Does it mean something as simple as territorial jurisdiction? For example, under international law an American citizen who willfully travels to Moscow is subject to the criminal laws of Russia. (Women's National Basketball Association star Brittney Griner got a lesson in that principle a few years back when she brought cannabis oil into Russia.) Or does the language mean something more?

The primary purpose of the Fourteenth Amendment was to provide a constitutional foundation for the Civil Rights Act of 1866, a central tenet of which was citizenship of the newly freed slaves. 

As the first section of the Act averred:

“[t]hat all persons born in the United States and not subject to any foreign power . . . are hereby declared to be citizens of the United States.”

One is subject to a foreign power if one owes it allegiance. A child born to parents who are citizens of, say, Mexico is assumed under international law to owe primary allegiance to Mexico. 

Emmerich de Vattel, whose 1758 book The Law of Nations was revered by the Constitution’s framers, explained the accepted rule as follows: "The natives, or natural-born citizens, are those born in the country of parents who are citizens. As the society cannot exist and perpetuate itself otherwise than by the children of the citizens, those children naturally follow the condition of their fathers, and succeed to all their rights.” Thus, a child’s birth on American soil does not affect the parents’ nor the child’s allegiance.

Senator Lyman Trumbull, who drafted the citizenship language of the Civil Rights Act, was asked on the Senate floor what the Fourteenth Amendment’s revised language meant. He responded that “subject to the jurisdiction thereof” meant “[n]ot owing allegiance to anyone else. That is what it means.” He further pointed out that American Indians, though born on American soil, would not automatically be citizens under the Amendment because they owed allegiance to their tribes. Their place of birth was not determinative.

Representative John Bingham, a sponsor and draftsman of the Fourteenth Amendment, was clear in his speeches that “every human being born within the jurisdiction of the United States of parents not owing allegiance to any foreign sovereignty is . . . a natural-born citizen.”

In the 1873 Slaughter-House Cases, which were decided five years after the ratification of the Fourteenth Amendment, the Supreme Court interpreted “subject to its jurisdiction” as “exclud[ing] from its operation children of ministers, consuls, and citizens or subjects of foreign States born within the United States.” Eleven years later the Court affirmed this initial interpretation in the 1884 case Elk v. Wilkins, when it held that the operative language means “not merely subject in some respect or degree to the jurisdiction of the United States, but completely subject to their political jurisdiction and owing them direct and immediate allegiance.” 

Things become more complicated in 1898 with United States v. Wong Kim Ark, when the Court held that a child born in the United States to permanent legal residents was a citizen even though his parents were subjects of the emperor of China. There was a strong dissent from Chief Justice Melville Fuller, who cited de Vattel and protested the Court’s novel interpretation. 
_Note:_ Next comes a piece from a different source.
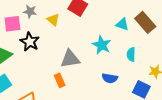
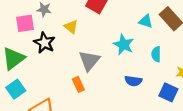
yellow triangle: (53, 20) -> (71, 27), moved
gray triangle: (70, 59) -> (89, 61), turned -40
So what will the Roberts Court do? The correct course would be to adopt the interpretation of the Amendment’s framers which is grounded in de Vattel: If a newborn’s parents are citizens or subjects of a foreign government, then the child is not subject to the jurisdiction of the United States. 

The Court, however, will probably craft a rule that preserves Wong Kim Ark but also rejects pure birthright citizenship. If the child’s parents have legal status in the United States, though still maintaining foreign citizenship, the Court will likely find the child to be an American citizen if born here. But, if the parents are here illegally, then birth in American territory will not be enough.

William J. Watkins, Jr. is a Research Fellow at the Independent Institute and author of The Independent Guide to the Constitution and Crossroads for Liberty: Recovering the Anti-Federalist Values of America’s First Constitution. He has served as a prosecutor and defense lawyer and has practiced in various state and federal courts.